_PROBLEM:_ Retype, exactly as they appear below, the lines between the line holding "27 mars 2025" and the line holding "Dónde comer fabada en Oviedo", both ends included.

_DATASET RECORDS:_
....

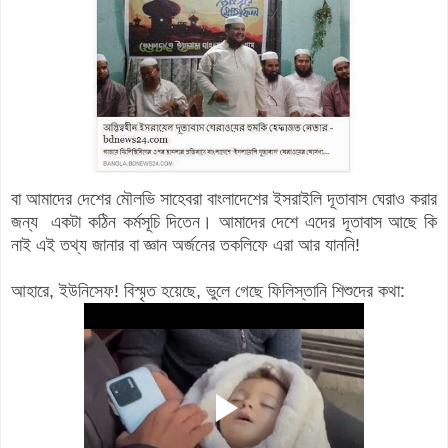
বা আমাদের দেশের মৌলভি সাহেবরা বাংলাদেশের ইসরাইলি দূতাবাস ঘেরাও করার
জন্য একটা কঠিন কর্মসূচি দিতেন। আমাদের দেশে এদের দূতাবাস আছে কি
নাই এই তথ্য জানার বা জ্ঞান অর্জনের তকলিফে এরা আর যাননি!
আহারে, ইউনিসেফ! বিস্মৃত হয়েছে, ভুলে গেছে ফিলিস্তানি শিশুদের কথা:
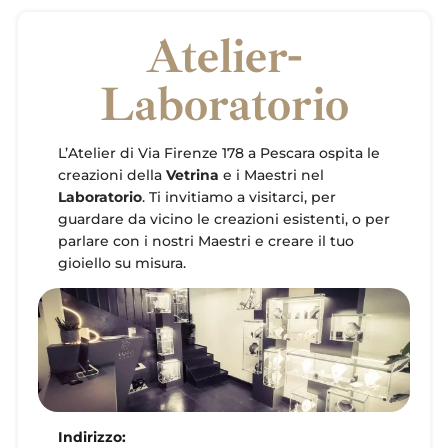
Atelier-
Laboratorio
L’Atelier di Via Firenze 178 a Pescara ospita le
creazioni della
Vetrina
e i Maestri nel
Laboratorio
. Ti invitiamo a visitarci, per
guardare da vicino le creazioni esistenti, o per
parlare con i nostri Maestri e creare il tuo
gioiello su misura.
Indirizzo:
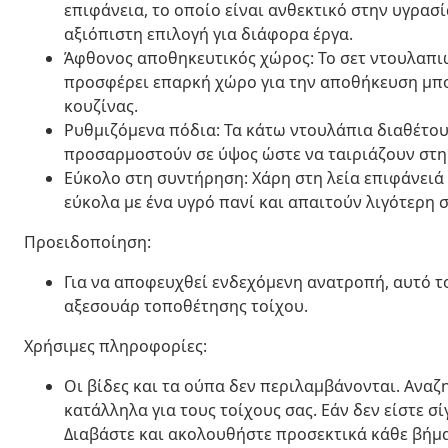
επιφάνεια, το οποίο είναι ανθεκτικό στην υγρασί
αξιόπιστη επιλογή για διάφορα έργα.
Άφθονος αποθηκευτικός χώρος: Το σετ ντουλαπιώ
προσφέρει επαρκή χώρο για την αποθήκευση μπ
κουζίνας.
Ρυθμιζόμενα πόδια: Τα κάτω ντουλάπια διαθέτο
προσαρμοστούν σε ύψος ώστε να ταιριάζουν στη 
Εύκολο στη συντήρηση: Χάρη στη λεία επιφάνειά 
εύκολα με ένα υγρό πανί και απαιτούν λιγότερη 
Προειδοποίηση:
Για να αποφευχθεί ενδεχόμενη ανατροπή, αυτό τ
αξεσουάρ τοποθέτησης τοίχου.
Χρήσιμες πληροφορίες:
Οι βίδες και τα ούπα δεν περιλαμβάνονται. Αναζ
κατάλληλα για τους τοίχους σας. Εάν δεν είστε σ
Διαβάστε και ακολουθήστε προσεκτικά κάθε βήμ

....

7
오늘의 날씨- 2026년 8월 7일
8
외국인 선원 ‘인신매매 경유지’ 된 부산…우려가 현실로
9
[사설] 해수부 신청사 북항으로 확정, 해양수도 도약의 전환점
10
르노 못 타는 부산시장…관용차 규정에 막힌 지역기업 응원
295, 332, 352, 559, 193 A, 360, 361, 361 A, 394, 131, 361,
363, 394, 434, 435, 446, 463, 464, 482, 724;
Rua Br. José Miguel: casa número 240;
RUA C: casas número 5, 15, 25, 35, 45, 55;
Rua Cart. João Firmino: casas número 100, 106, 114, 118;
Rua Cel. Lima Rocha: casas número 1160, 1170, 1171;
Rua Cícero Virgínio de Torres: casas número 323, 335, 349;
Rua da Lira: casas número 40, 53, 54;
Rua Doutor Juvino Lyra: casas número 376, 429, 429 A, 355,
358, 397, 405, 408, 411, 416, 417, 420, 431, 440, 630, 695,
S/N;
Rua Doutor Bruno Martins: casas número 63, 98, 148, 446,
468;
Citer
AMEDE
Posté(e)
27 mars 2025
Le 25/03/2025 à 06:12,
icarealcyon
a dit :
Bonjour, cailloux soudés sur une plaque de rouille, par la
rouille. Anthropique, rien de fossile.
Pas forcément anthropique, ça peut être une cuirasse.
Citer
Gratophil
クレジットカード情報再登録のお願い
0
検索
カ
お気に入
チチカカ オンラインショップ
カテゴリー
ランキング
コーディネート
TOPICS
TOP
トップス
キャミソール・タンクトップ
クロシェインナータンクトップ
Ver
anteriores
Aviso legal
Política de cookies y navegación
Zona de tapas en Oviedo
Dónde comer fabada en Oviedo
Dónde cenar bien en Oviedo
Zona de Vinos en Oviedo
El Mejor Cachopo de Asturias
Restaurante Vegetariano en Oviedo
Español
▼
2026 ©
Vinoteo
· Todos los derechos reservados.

....

_RESPONSE:_
27 mars 2025
Le 25/03/2025 à 06:12,
icarealcyon
a dit :
Bonjour, cailloux soudés sur une plaque de rouille, par la
rouille. Anthropique, rien de fossile.
Pas forcément anthropique, ça peut être une cuirasse.
Citer
Gratophil
クレジットカード情報再登録のお願い
0
検索
カ
お気に入
チチカカ オンラインショップ
カテゴリー
ランキング
コーディネート
TOPICS
TOP
トップス
キャミソール・タンクトップ
クロシェインナータンクトップ
Ver
anteriores
Aviso legal
Política de cookies y navegación
Zona de tapas en Oviedo
Dónde comer fabada en Oviedo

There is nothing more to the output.